Running

When running the pipeline in production, you may consider a few additions to your script. We'll use the script below as a starting point.

import dlt
from chess import chess

if __name__ == "__main__" :
    pipeline = dlt.pipeline(pipeline_name="chess_pipeline", destination='duckdb', dataset_name="games_data")
    # get data for a few famous players
    data = chess(['magnuscarlsen','vincentkeymer', 'dommarajugukesh', 'rpragchess'], start_month="2022/11", end_month="2022/12")
    load_info = pipeline.run(data)

Inspect and save the load info and trace

The load_info contains plenty of useful information on the recently loaded data. It contains the pipeline and dataset name, the destination information (without secrets) and list of loaded packages. Package information contains its state (COMPLETED/PROCESSED) and list of all jobs with their statuses, file sizes, types and in case of failed jobs-the error messages from the destination.

    # see when load was started
    print(load_info.started_at)
    # print the information on the first load package and all jobs inside
    print(load_info.load_packages[0])
    # print the information on the first completed job in first load package
    print(load_info.load_packages[0].jobs["completed_jobs"][0])

load_info may also be loaded into the destinations as below:

    # we reuse the pipeline instance below and load to the same dataset as data
    pipeline.run([load_info], table_name="_load_info")

You can also get the runtime trace from the pipeline. It contains timing information on extract, normalize and load steps and also all the config and secret values with full information from where they were obtained. You can display and load trace info as shown below. Use your code editor to explore trace object further. The normalize step information contains the counts of rows per table of data that was normalized and then loaded.

    # print human friendly trace information
    print(pipeline.last_trace)
    # save trace to destination, sensitive data will be removed
    pipeline.run([pipeline.last_trace], table_name="_trace")

You can also access the last extract, normalize and load infos directly:

    # print human friendly extract information
    print(pipeline.last_trace.last_extract_info)
    # print human friendly normalization information
    print(pipeline.last_trace.last_normalize_info)
    # access row counts dictionary of normalize info
    print(pipeline.last_trace.last_normalize_info.row_counts)
    # print human friendly load information
    print(pipeline.last_trace.last_load_info)

Please note that you can inspect the pipeline using command line.

Inspect, save and alert on schema changes

In the package information you can also see the list of all tables and columns created at the destination during loading of that package.

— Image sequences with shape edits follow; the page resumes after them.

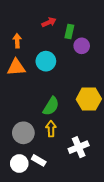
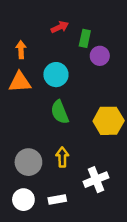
green semicircle: (51, 106) -> (60, 112), moved, turned 126
white rectangle: (39, 160) -> (57, 200), moved, turned -40

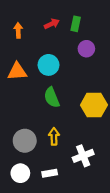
green rectangle: (85, 38) -> (76, 24), moved
orange arrow: (21, 50) -> (18, 30), moved

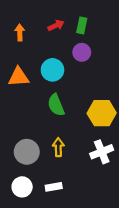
purple circle: (86, 49) -> (82, 52), moved
white cross: (83, 156) -> (102, 152), moved

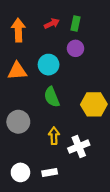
orange arrow: (20, 32) -> (18, 30), size x1.5
gray circle: (27, 152) -> (18, 122), moved
white cross: (102, 152) -> (79, 147), moved

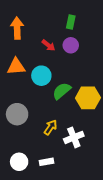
red arrow: (52, 24) -> (48, 45), moved, turned 64
cyan circle: (49, 65) -> (41, 76), moved
green semicircle: (52, 97) -> (62, 91), moved, turned 72
yellow arrow: (54, 136) -> (50, 127), turned 35

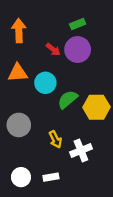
green rectangle: (71, 22) -> (78, 24), turned 56
purple circle: (71, 45) -> (78, 50), size x1.5
yellow arrow: (50, 127) -> (55, 139), turned 119

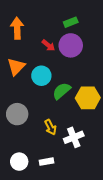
orange triangle: (18, 73) -> (16, 67), turned -42

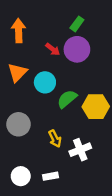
green rectangle: (71, 22) -> (77, 24), turned -32

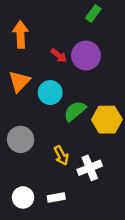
green rectangle: (77, 24) -> (93, 14), moved

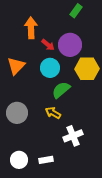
orange arrow: (21, 35) -> (31, 28), moved
cyan circle: (50, 93) -> (50, 68), moved
yellow hexagon: (107, 120) -> (87, 69), moved
yellow arrow: (61, 155) -> (53, 113), moved, turned 147

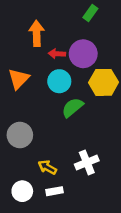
red arrow: (48, 45) -> (57, 54), turned 144
yellow arrow: (53, 113) -> (47, 167), moved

The code below displays all tables and schemas. Note that those objects are Typed Dictionaries, use your code editor to explore.

    # print all the new tables/columns in
    for package in load_info.load_packages:
        for table_name, table in package.schema_update.items():
            print(f"Table {table_name}: {table.get('description')}")
            for column_name, column in table["columns"].items():
                print(f"\tcolumn {column_name}: {column['data_type']}")

You can save only the new tables and column schemas to the destination. Note that the code above that saves load_info saves this data as well.

    # save just the new tables
    table_updates = [p.asdict()["tables"] for p in load_info.load_packages]
    pipeline.run(table_updates, table_name="_new_tables")

Data left behind

By default dlt leaves the loaded packages intact so they may be fully queried and inspected after load. This behavior may be changed so the successfully completed jobs are deleted from the loaded package. In that case, for a correctly behaving pipeline, only minimum amount of data will be left behind. In config.toml:

load.delete_completed_jobs=true

Using slack to send messages

dlt provides basic support for sending slack messages. You can configure Slack incoming hook via secrets.toml or environment variables. Please note that Slack incoming hook is considered a secret and will be immediately blocked when pushed to github repository. In secrets.toml:

[runtime]
slack_incoming_hook="https://hooks.slack.com/services/T04DHMAF13Q/B04E7B1MQ1H/TDHEI123WUEE"

RUNTIME__SLACK_INCOMING_HOOK="https://hooks.slack.com/services/T04DHMAF13Q/B04E7B1MQ1H/TDHEI123WUEE"

Then the configured hook is available via pipeline object, we also provide convenience method to send Slack messages:

from dlt.common.runtime.slack import send_slack_message

send_slack_message(pipeline.runtime_config.slack_incoming_hook, message)

Enable Sentry tracing

You can enable exception and runtime tracing via Sentry

Set the log level and format

You can set log level and switch logging to json format

[runtime]
log_level="INFO"
log_format="JSON"

log_level accepts the Python standard logging level names.

The default log level is WARNING.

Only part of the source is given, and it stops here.